What you will do: In the entries below, find the line containing "Diesel Gray/Black". Copy it and all lines after it, exactly, through the end.

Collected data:
-------
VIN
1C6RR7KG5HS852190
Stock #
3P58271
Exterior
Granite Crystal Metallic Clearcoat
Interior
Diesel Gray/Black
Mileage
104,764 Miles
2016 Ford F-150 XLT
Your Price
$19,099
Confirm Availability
-------
The completed task:
Diesel Gray/Black
Mileage
104,764 Miles
2016 Ford F-150 XLT
Your Price
$19,099
Confirm Availability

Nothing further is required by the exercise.